Esed rejiminin hava bombardımanı yetmiyormuş gibi, bu kez Rus hava saldırılarılar başladı Suriye semalarında. Rus hava saldırıları özellikle sivil yerleşim alanlarını hedef alıyordu.
Bu sivil yerleşim alanlarından biri de Ahmet'in eviydi. Hamile hanımı ve bir yaşındaki çocuğu ile kaldıkları yuvaları ansızın Rus bombardımanına maruz kaldı.
Gökyüzünden inen bir karartı ve gürültü, 'neydi, acaba!'demelerine fırsat vermeden beliriverdi. Aman Allah'ım! Bir varil bombası bırakıldı eve; ev yerle yeksan oldu.
Ev vuruldu, toz duman içinde kaldı. Evin tozu ve dumanı bir olup boğuyordu Ahmet'i ve ailesini.
Oysa ki, yıllardır evin duvarlarına yaslanıp dinleniyorlardı. Onları düşmandan koruduğu gibi, soğuktan, sıcaktan da koruyordu. Adeta bir kuş yuvasını andırıyordu evleri.
Bu eve sahip olmak için Ahmet yıllarını vermişti çalışmakla.
Zalimin zulmü sınır tanımıyor. Böyle bir yuvayı ve aileyi emperyalist hedefi için kendisine mubah görüyor.
Bağrışmalar, çığlıklar, yeri göğü inletiyordu. Ama insanlardan ne duyan, ne de gören oluyordu onları.
Nihayet, Rus savaş uçağı bırakacağını bıraktı ve geldiği yere geri gitti. Gittiği yere, komuta merkezine tekmil verdi. Hedef tam isabet Komutanım, dedi.
Varil bombasının isabet ettiği diğer yuvalara baktığımızda, onlarda kim sağ kaldı, kim öldü? Meçhul.
Çünkü Suriye'de herkes Ahmet ve ailesi kadar şanslı olamazdı. Zira Ahmet'in hamile olan hanımı ve çocuğuna bir şey olmadan hafif sıyırıklarla faciayı atlatabilmişlerdi. Ahmet ise iki bacağını kaybetmişti. İki bacağı adeta bıçakla kesilmiş gibiydi. Dizden aşağısını bir şarapnel parçası kesmişti.
Hedef - isabet bu muydu ey zalimler! Bu yuvayı yıktınız. Bunanla yetinmediniz, baştan sona Suriye'yi bir hayalet ülkesine çevirdiniz. Pis emperyalist hedeflerinizi gerçekleştirmek için yaptınız bunları.

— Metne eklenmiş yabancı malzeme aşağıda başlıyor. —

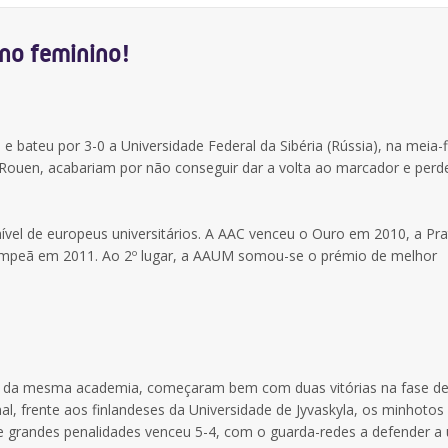
no feminino!
bateu por 3-0 a Universidade Federal da Sibéria (Rússia), na meia-f
de Rouen, acabariam por não conseguir dar a volta ao marcador e per
nível de europeus universitários. A AAC venceu o Ouro em 2010, a Pr
ampeã em 2011. Ao 2º lugar, a AAUM somou-se o prémio de melhor
os, da mesma academia, começaram bem com duas vitórias na fase d
nal, frente aos finlandeses da Universidade de Jyvaskyla, os minhotos
grandes penalidades venceu 5-4, com o guarda-redes a defender a 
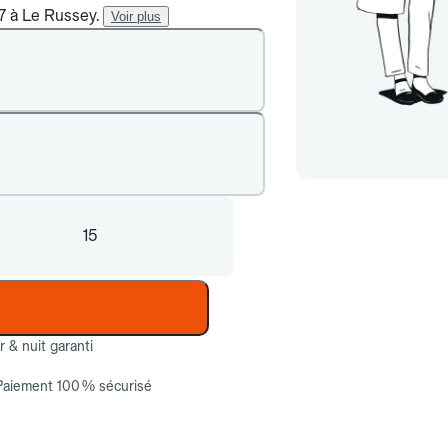
/7 à Le Russey.
Voir plus
15
ur & nuit garanti
Paiement 100 % sécurisé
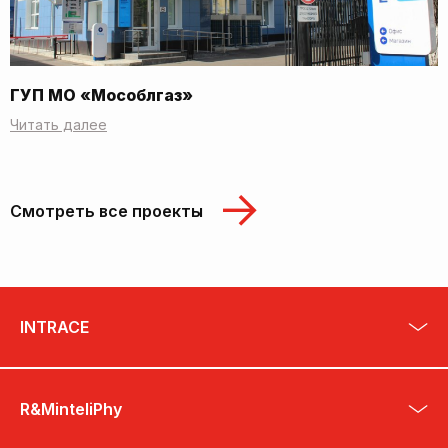
ГУП МО «Мособлгаз»
Читать далее
Смотреть все проекты
INTRACE
R&MinteliPhy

Ahmet'in iki bacağı koptu, tedavi edilmek üzere Türkiye'ye getirildi. Zaten başka gidecek yeri yoktu ki! Dünya, katliamı seyretmekle kalmıyor, aynı zamanda Suriyeli mazlum halka kapılarını kapatıyor. Kucak açan yer Türkiye, dedi Ahmet. Dedi demesine, ama evin kirası, elektrik ve su faturasında ödeme sorunu olacaktı. Yemeği sorun etmiyordu Ahmet. Komşudan gelen yemeklerle karınlarını doyuruyorlar.